A variation of this strategy is known as refresh-ahead. The refresh-ahead strategy however is typically focused on performance, rather than fault tolerance, with some implementations trying to predict when a cache item will be requested and refreshing it before it is requested. Other variations simply refresh all cache items on a schedule. Both of these implementations may result in more requests, and thus load, to the external service, which may not be desirable. The refresh-ahead strategy also typically has the cache manage refreshing its own items, whereas strategies like cache-aside still have the application managing refreshing the cache items.

- Data that is not extremely time sensitive

The Stale Cache pattern provides fault tolerance when the external source is unavailable for a period of time. The greater the expiry time of the data, the more fault tolerance the Stale Cache pattern can provide.

If the data is considered expired after a very short amount of time though, such as a few seconds, then the Stale Cache pattern is not likely to provide much benefit since when there are problems, chances are the external source will be unavailable for more than just a few seconds.
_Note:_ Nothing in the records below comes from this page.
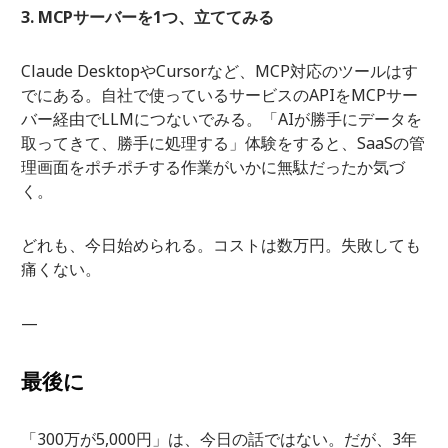
3. MCPサーバーを1つ、立ててみる
Claude DesktopやCursorなど、MCP対応のツールはす
でにある。自社で使っているサービスのAPIをMCPサー
バー経由でLLMにつないでみる。「AIが勝手にデータを
取ってきて、勝手に処理する」体験をすると、SaaSの管
理画面をポチポチする作業がいかに無駄だったか気づ
く。
どれも、今日始められる。コストは数万円。失敗しても
痛くない。
—
最後に
「300万が5,000円」は、今日の話ではない。だが、3年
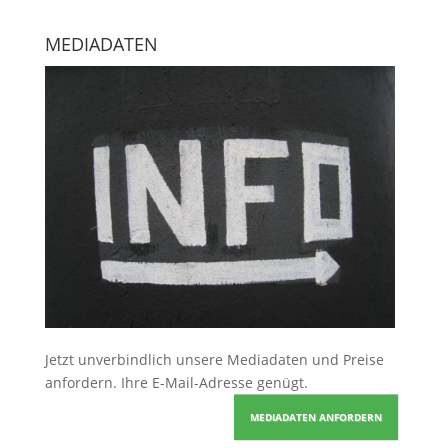
MEDIADATEN
Jetzt unverbindlich unsere Mediadaten und Preise
anfordern
. Ihre E-Mail-Adresse genügt.
MEDIADATEN ANFORDERN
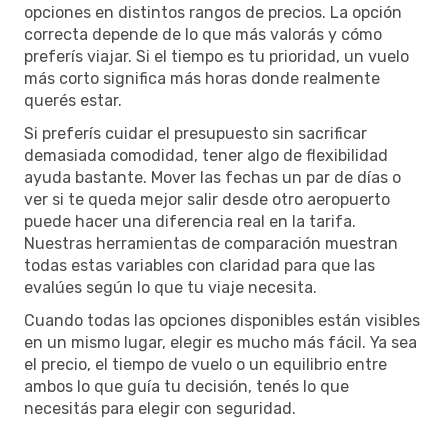
opciones en distintos rangos de precios. La opción
correcta depende de lo que más valorás y cómo
preferís viajar. Si el tiempo es tu prioridad, un vuelo
más corto significa más horas donde realmente
querés estar.
Si preferís cuidar el presupuesto sin sacrificar
demasiada comodidad, tener algo de flexibilidad
ayuda bastante. Mover las fechas un par de días o
ver si te queda mejor salir desde otro aeropuerto
puede hacer una diferencia real en la tarifa.
Nuestras herramientas de comparación muestran
todas estas variables con claridad para que las
evalúes según lo que tu viaje necesita.
Cuando todas las opciones disponibles están visibles
en un mismo lugar, elegir es mucho más fácil. Ya sea
el precio, el tiempo de vuelo o un equilibrio entre
ambos lo que guía tu decisión, tenés lo que
necesitás para elegir con seguridad.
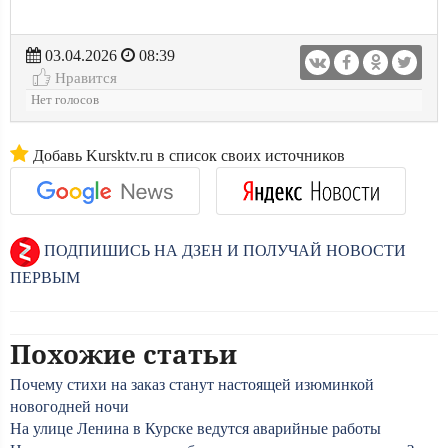
03.04.2026
08:39
Нравится
Нет голосов
Добавь Kursktv.ru в список своих источников
ПОДПИШИСЬ НА ДЗЕН И ПОЛУЧАЙ НОВОСТИ
ПЕРВЫМ
Похожие статьи
Почему стихи на заказ станут настоящей изюминкой
новогодней ночи
На улице Ленина в Курске ведутся аварийные работы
The Stale Cache pattern is highly suited for data that is not extremely time sensitive, and that does not change frequently, as typically data that does not change often can have a longer expiry time. Examples of this type of data include:

Auth tokens (typically have an expiry of 1 hour or more)
Product names, descriptions, and images (typically change infrequently, so could mark as stale after 1 hour, but not expire for 48 hours)
Product prices (if the business values making a sale over selling the item at a slightly out-of-date price)
Countries, provinces / states, cities, postal / zip codes, etc. (typically change infrequently)
Lists of clients or users (typically change infrequently)

Example implementation of the Stale Cache pattern

Below is a basic example of incorporating the Stale Cache pattern into an in-memory cache that uses the cache-aside strategy in C#. In-memory cache-aside caches are very popular for client applications, and web services that do not need to horizontally scale greatly. I build upon the .NET MemoryCache class in this example.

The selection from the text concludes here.